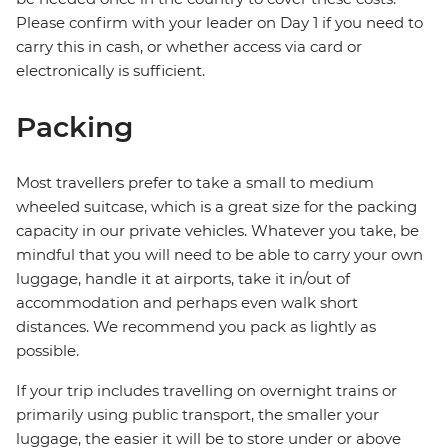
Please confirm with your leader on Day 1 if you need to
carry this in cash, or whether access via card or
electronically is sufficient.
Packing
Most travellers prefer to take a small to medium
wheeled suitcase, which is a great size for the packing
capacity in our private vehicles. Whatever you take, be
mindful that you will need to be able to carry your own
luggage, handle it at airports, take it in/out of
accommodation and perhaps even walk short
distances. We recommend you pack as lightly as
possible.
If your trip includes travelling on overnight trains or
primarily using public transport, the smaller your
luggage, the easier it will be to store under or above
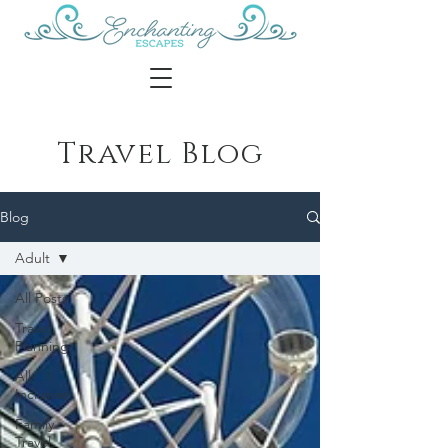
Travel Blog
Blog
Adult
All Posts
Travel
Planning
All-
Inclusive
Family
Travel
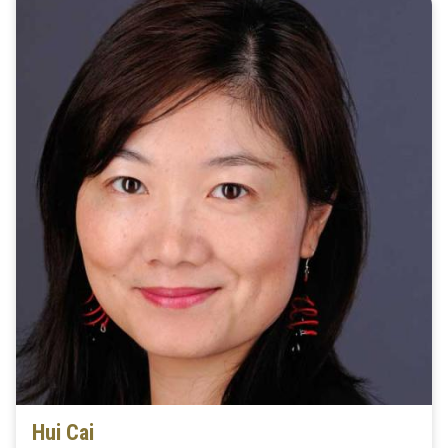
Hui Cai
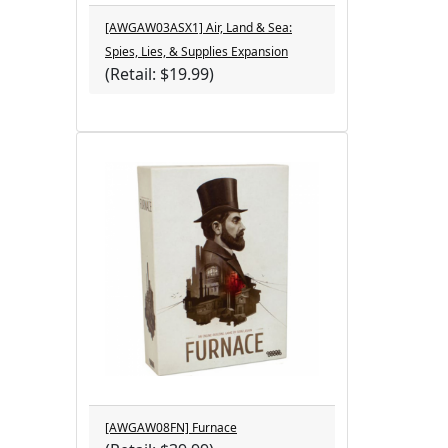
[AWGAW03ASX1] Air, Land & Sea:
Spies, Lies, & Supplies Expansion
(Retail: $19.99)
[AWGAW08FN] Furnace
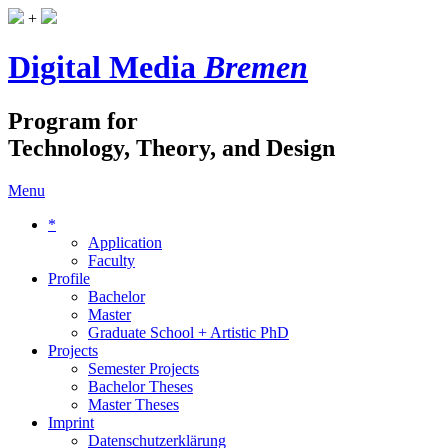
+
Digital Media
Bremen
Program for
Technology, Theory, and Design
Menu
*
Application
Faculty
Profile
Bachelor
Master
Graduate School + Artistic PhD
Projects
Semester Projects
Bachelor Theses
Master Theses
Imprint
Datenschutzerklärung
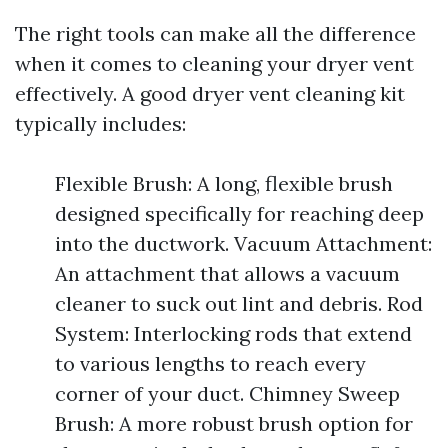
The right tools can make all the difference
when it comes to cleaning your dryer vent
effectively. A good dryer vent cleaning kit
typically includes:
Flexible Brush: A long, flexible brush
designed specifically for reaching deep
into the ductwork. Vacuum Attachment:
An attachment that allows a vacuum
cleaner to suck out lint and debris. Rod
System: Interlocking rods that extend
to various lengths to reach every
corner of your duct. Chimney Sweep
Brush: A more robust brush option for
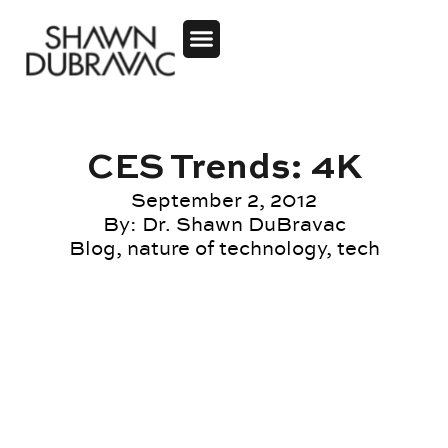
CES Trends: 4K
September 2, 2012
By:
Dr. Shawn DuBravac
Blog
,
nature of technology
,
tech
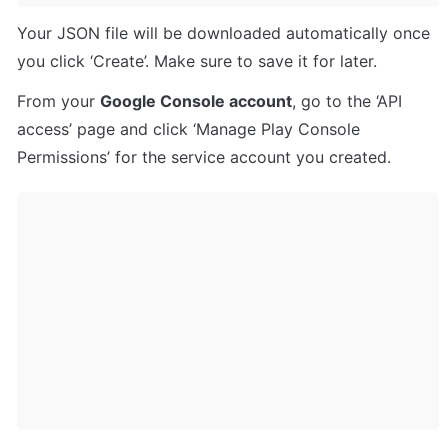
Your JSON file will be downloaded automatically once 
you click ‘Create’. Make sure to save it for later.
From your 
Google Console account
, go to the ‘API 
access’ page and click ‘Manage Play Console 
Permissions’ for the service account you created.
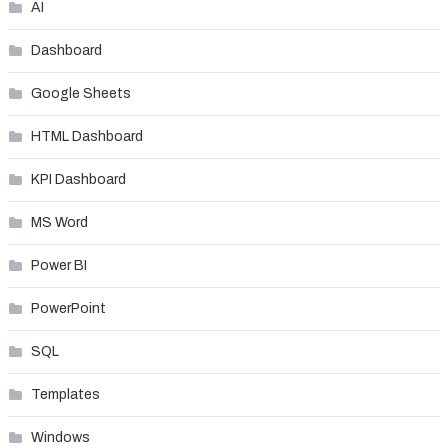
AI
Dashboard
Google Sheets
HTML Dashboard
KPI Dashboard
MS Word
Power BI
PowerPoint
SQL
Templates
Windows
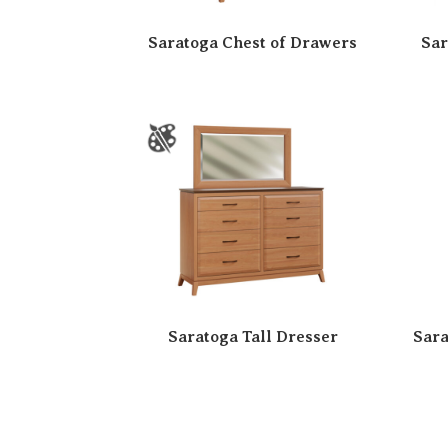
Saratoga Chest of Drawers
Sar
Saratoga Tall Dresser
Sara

______________________________

▸ **WORK INSTRUCTION**
A word-for-word copy of the records is required. Leave out every picture.

▸ **REPLY TO THE TASK**
Please confirm with your leader on Day 1 if you need to
carry this in cash, or whether access via card or
electronically is sufficient.
Packing
Most travellers prefer to take a small to medium
wheeled suitcase, which is a great size for the packing
capacity in our private vehicles. Whatever you take, be
mindful that you will need to be able to carry your own
luggage, handle it at airports, take it in/out of
accommodation and perhaps even walk short
distances. We recommend you pack as lightly as
possible.
If your trip includes travelling on overnight trains or
primarily using public transport, the smaller your
luggage, the easier it will be to store under or above
Travel Blog
Blog
Adult
All Posts
Travel
Planning
All-
Inclusive
Family
Travel
Hui Cai
[AWGAW03ASX1] Air, Land & Sea:
Spies, Lies, & Supplies Expansion
(Retail: $19.99)
[AWGAW08FN] Furnace
+
Digital Media
Bremen
Program for
Technology, Theory, and Design
Menu
*
Application
Faculty
Profile
Bachelor
Master
Graduate School + Artistic PhD
Projects
Semester Projects
Bachelor Theses
Master Theses
Imprint
Datenschutzerklärung
The right tools can make all the difference
when it comes to cleaning your dryer vent
effectively. A good dryer vent cleaning kit
typically includes:
Flexible Brush: A long, flexible brush
designed specifically for reaching deep
into the ductwork. Vacuum Attachment:
An attachment that allows a vacuum
cleaner to suck out lint and debris. Rod
System: Interlocking rods that extend
to various lengths to reach every
corner of your duct. Chimney Sweep
Brush: A more robust brush option for
CES Trends: 4K
September 2, 2012
By:
Dr. Shawn DuBravac
Blog
,
nature of technology
,
tech
Your JSON file will be downloaded automatically once 
you click ‘Create’. Make sure to save it for later.
From your 
Google Console account
, go to the ‘API 
access’ page and click ‘Manage Play Console 
Permissions’ for the service account you created.
AI
Dashboard
Google Sheets
HTML Dashboard
KPI Dashboard
MS Word
Power BI
PowerPoint
SQL
Templates
Windows
Saratoga Chest of Drawers
Sar
Saratoga Tall Dresser
Sara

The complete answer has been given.